MUCİZEVİ KURTULUŞLAR
Öte yandan; biz inanıyoruz ki, hasta olanlar değil eceli gelenler ölüyorlar. Gelmeyenler ise; aklın ve mantığın sınırlarını aşıp, mucizevi bir şeklide kurtulabiliyorlar.
Havada, karada, denizde meydana gelen trafik kazalarında; çalışma mekânlarında, ortamlarında meydana gelen iş kazalarında; yangın, sel, deprem gibi doğal afetlerde; silahlarla, patlayıcılarla yapılan terör olaylarında ve savaşlarda; yüzlerce, binlerce, milyonlarca insan yaralanıyor yahut ölüyor. Ancak, hemen her birinde; zaman zaman "mucizevi kurtuluşlar" da oluyor.
Yakın geçmişten, birkaç örnek verelim. Genel gidişatı anlamak, kavramak için; bunları "doku örneği" gibi görelim.
15 Mart 2019 tarihinde, Yeni Zelenda'da; bir terörist, Cuma saatinde iki camiye saldırdı. Toplam 49 kişiyi yaraladı, 51 kişiyi öldürdü.
Fakat, eceli gelmeyen birini; öldürmek istediği halde öldürememişti. Sıra ona geldiğinde, makinalı tüfek tutukluk yapmış; bir türlü ateş edememişti.
Geçtiğimiz günlerde, Gaziantep'te, iki yaşında bir çocuğun binanın üçüncü katından aşağı düştüğü; haber bültenlerinde tekrar ediliyordu. Binanın önünde oturan esnafın kucağına düştüğü için; ölümden "kıl payı" kurtulduğu belirtiliyordu.
Gene yakın zaman içinde, Adana'nın Kozan ilçesinde bir orman yangını çıktı ve günlerce sürdü. İlgili kurumların yoğun gayretleri sonucu, nihayet söndürüldü.
Görevliler, garip bir manzaraya yahut "mucize" cinsinden bir olaya şahit oldular. Her şeyin yanıp kül olduğu bölgede, küçücük bir alana ateşin değmediğini ve ortasında küçücük bir buzağının sağ salim yattığını görüp hayretler içinde kaldılar.
Demek ki; kaderin üstünde bir kader var.
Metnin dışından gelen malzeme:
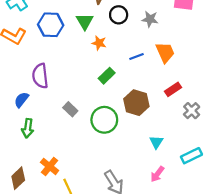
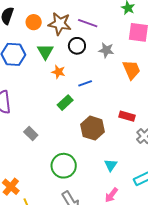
orange trapezoid: (165, 52) -> (131, 70), moved
blue line: (136, 56) -> (85, 83), moved
red rectangle: (173, 89) -> (127, 116), turned 49
green circle: (104, 120) -> (64, 166), moved

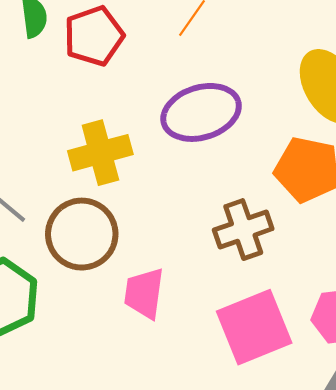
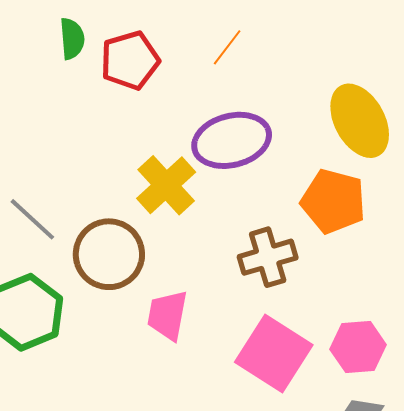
yellow cross: (100, 153) -> (166, 185), moved, turned -30
pink square: (254, 327) -> (274, 354), turned -38

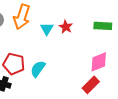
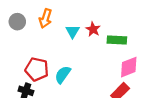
orange arrow: (22, 17) -> (45, 18), size x0.7
green rectangle: (103, 26) -> (117, 40), moved

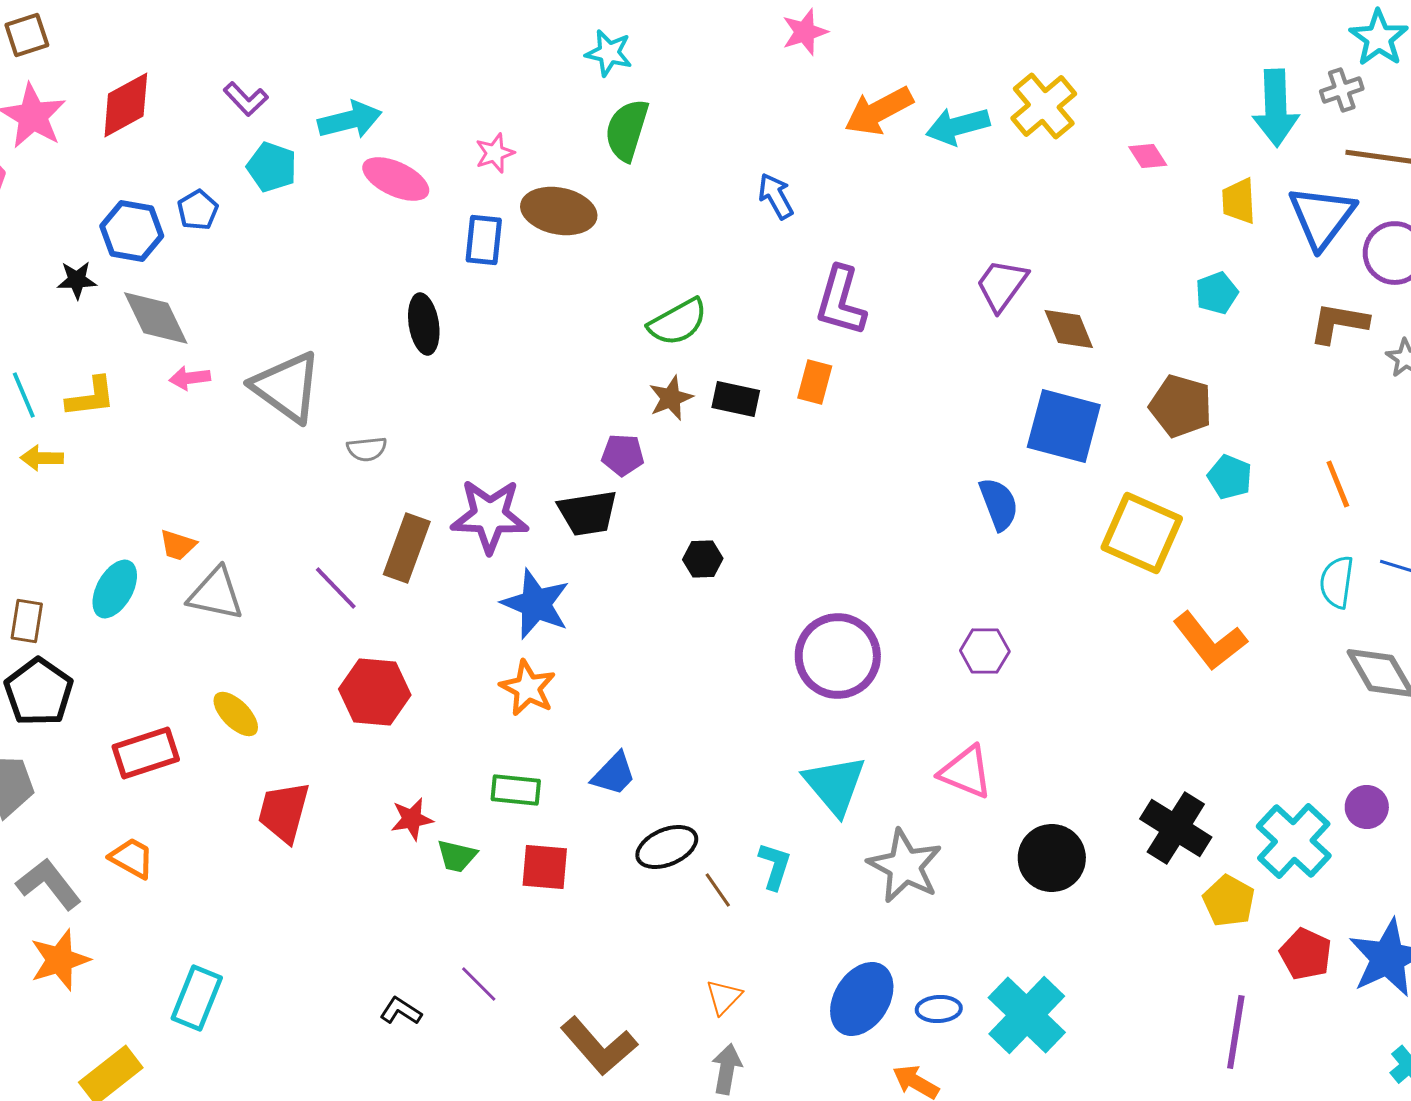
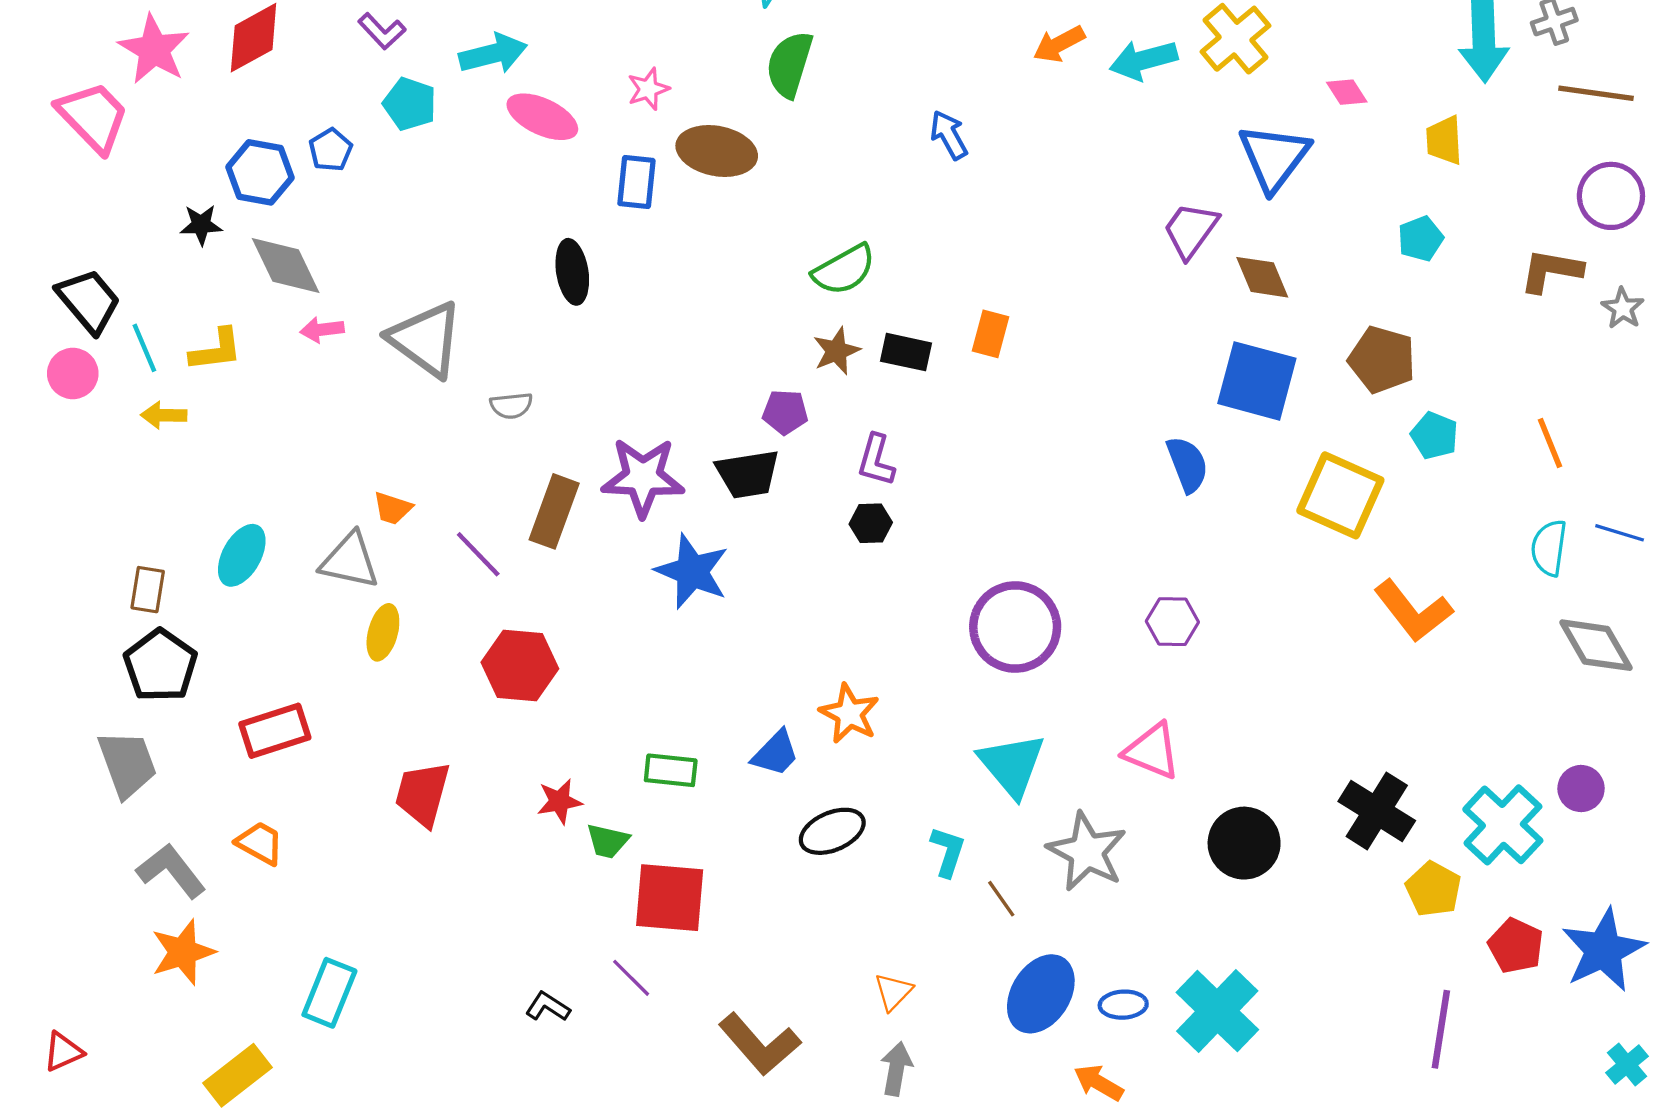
orange arrow: (879, 111) -> (1059, 44), size x0.7
blue triangle: (1322, 217) -> (1274, 157), moved
purple L-shape: (841, 301) -> (876, 460), moved, size x0.7
orange trapezoid: (178, 545) -> (393, 508), moved
orange star: (528, 688) -> (849, 714), moved
yellow ellipse: (236, 714) -> (383, 632), moved, turned 60
red square: (545, 867) -> (670, 898), moved, size x1.4
brown line: (718, 890) -> (1001, 899), moved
Hasta olanlar, yaralananlar, kazalara ve afetlere muhatap olanlar değil; eceli gelenler ölüyorlar.
Biz; tedbiri alıp, takdiri Allah'a bırakmayı öğütleyen bir kültürün ve medeniyetin çocuklarıyız. Sadece coronavirüs için değil, bütün hastalıklar için alabileceğimiz her türlü tedbiri almalı; fakat, kaderin ve kalplerin sahibini unutup, korku imparatorluğunun esiri olmamalıyız.